Search code examples
c#iotask-parallel-library

Nested Parallel.For() loops and file creation problems


I've been investigating TPL as means of quickly generating a large volume of files - I have about 10 million rows in a database, events which belong to patients, which I want to output into their own text file, in the location d:\EVENTS\PATIENTID\EVENTID.txt

I'm using a two nested Parallel.ForEach loops - the outer in which a list of patients is retrieved and the inner in which the events for a patient are retrieved and written to a file.

This is the code I'm using, it's pretty rough at the moment, as I'm just trying to get things working.

DataSet1TableAdapters.GetPatientsTableAdapter ta = new DataSet1TableAdapters.GetPatientsTableAdapter();
List<DataSet1.GetPatientsRow> Pats = ta.GetData().ToList();

List<DataSet1.GetPatientEventsRow> events = null;

string patientDir = null;

System.IO.DirectoryInfo di = new DirectoryInfo(txtAllEventsPath.Text);
di.GetDirectories().AsParallel().ForAll((f) => f.Delete(true));

//get at the patients
Parallel.ForEach(Pats
        , new ParallelOptions() { MaxDegreeOfParallelism = 8 }
        , patient =>
{
    patientDir = "D:\\Events\\" + patient.patientID.ToString();

    //Output directory
    Directory.CreateDirectory(patientDir);
    events = new DataSet1TableAdapters.GetPatientEventsTableAdapter().GetData(patient.patientID).ToList();


    if (Directory.Exists(patientDir))
    {
        Parallel.ForEach(events.AsEnumerable()
            , new ParallelOptions() { MaxDegreeOfParallelism = 8 }
            , ev =>
            {
                List<DataSet1.GetAllEventRow> anEvent = 
                    new DataSet1TableAdapters.GetAllEventTableAdapter();    

                File.WriteAllText(patientDir + "\\" + ev.EventID.ToString() + ".txt", ev.EventData);
            });
    }

});

The code I have produced works very quickly but produces an error after a few seconds (in which about 6,000 files are produced). The error produced is one of two types:

DirectoryNotFoundException: Could not find a part of the path 'D:\Events\PATIENTID\EVENTID.txt'.

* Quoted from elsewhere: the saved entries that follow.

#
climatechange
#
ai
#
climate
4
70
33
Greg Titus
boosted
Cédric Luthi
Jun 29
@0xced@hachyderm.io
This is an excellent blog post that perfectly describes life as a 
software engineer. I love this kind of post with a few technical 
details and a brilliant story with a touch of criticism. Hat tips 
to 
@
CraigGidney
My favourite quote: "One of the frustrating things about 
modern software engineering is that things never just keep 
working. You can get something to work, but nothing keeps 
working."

Whenever this error is produced, the directory structure D:\Events\PATIENTID\ exists, as other files have been created within that directory. An if condition checks for the existence of D:\Events\PATIENTID\ before the second loop is entered.

The process cannot access the file 'D:\Events\PATIENTID\EVENTID.txt' because it is being used by another process.

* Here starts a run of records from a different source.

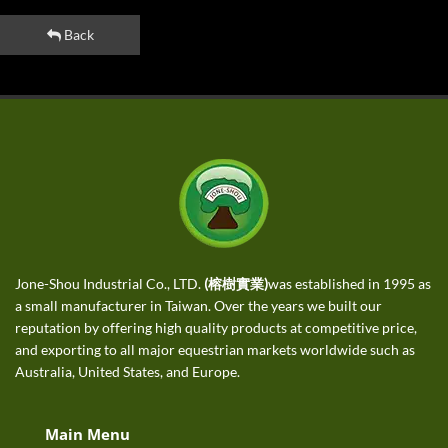
Back
Jone-Shou Industrial Co., LTD.
(榕樹實業)
was established in 1995 as
a small manufacturer in Taiwan. Over the years we built our
reputation by offering high quality products at competitive price,
and exporting to all major equestrian markets worldwide such as
Australia, United States, and Europe.
Main Menu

When this error occurs, sometimes the indicated file exists or doesn't.

So, can anyone of any advice as to why these errors are being produced. I don't understand either, and as far I can see, it should just work (and indeed does, for a short while).


Solution

  • From MSDN:

    Use the Parallel Loop pattern when you need to perform the same independent operation for each element of a collection or for a fixed number of iterations. The steps of a loop are independent if they don't write to memory locations or files that are read by other steps.

    Parallel.For can speed up the processing of your rows by doing multi threading but it comes with a caveat that if it is not used correctly it will end with unexpected behavior of the program like the one you are having above.

    The reason for following error :

    DirectoryNotFoundException: Could not find a part of the path 'D:\Events\PATIENTID\EVENTID.txt'.

    can be that the one thread goes to write and the directory is not there mean while the other thread creates that. Normally when doing parallelism there can be race conditions as we are doing multi-threading and if we don't use proper mechanics like locks or monitors then we end up with these kind of issues.

    As you are doing file writing so multiple threads when trying to write to the same file end up with the error you have latter i.e.

    The process cannot access the file 'D:\Events\PATIENTID\EVENTID.txt' because it is being used by another process.

    as one thread is already writing to file so at that time other threads would fail to access the file for writing to it.

    I would suggest to use a normal loop instead of parallelism here.